▶ **AIM OF THE EXERCISE**
Pick every line out of the entries below that holds the string "Difficulté", and report them.

[Page images and extracted text]

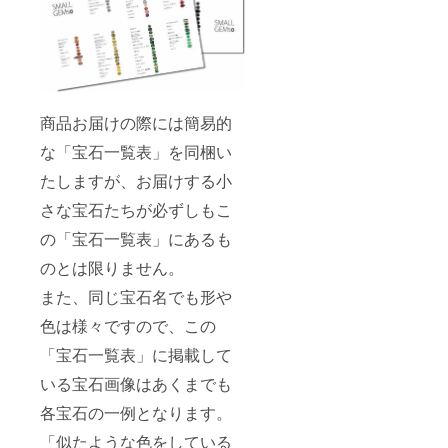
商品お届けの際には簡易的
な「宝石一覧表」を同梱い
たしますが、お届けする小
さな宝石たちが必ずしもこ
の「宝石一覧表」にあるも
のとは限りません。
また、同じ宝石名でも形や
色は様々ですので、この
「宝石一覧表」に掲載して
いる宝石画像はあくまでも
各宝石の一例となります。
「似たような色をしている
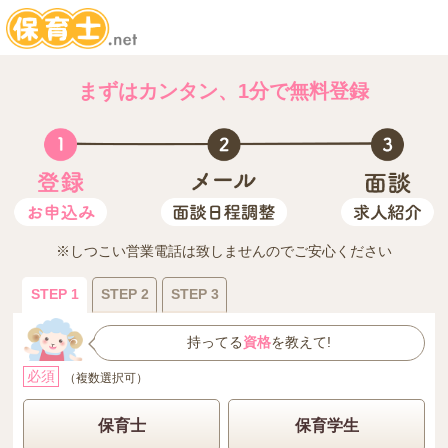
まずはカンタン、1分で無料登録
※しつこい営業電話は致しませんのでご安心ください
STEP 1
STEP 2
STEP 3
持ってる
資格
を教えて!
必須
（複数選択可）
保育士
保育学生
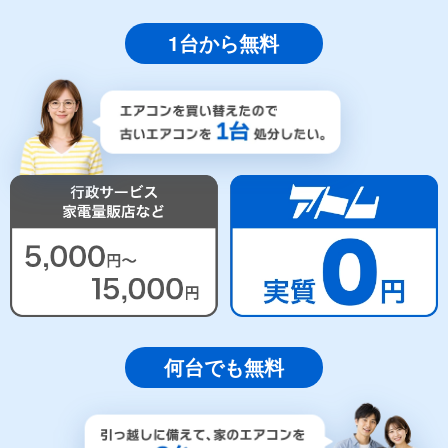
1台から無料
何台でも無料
---
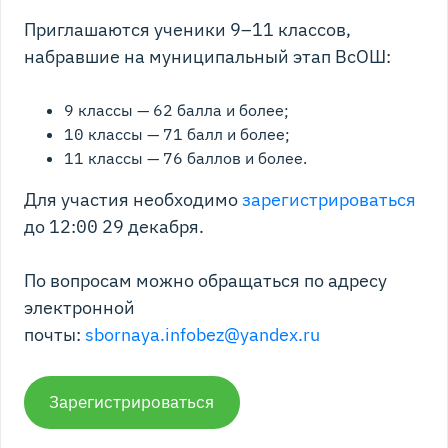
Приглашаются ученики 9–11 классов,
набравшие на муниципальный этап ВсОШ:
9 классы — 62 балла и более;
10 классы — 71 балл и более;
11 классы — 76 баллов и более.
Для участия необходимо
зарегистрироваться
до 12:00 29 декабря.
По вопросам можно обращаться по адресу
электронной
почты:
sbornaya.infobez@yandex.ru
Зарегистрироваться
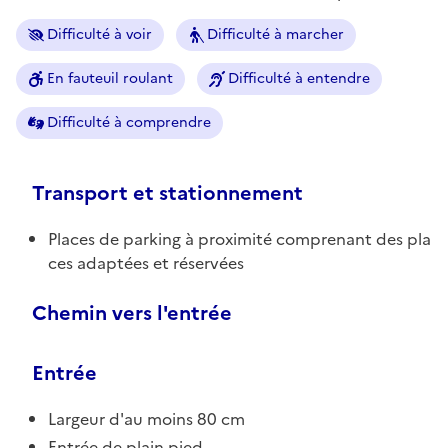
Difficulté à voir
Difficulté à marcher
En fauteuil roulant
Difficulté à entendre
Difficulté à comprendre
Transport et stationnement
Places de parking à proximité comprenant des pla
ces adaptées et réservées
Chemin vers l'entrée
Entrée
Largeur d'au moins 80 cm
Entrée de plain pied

▶ **SOLUTION BELOW**
Difficulté à voir
Difficulté à marcher
Difficulté à entendre
Difficulté à comprendre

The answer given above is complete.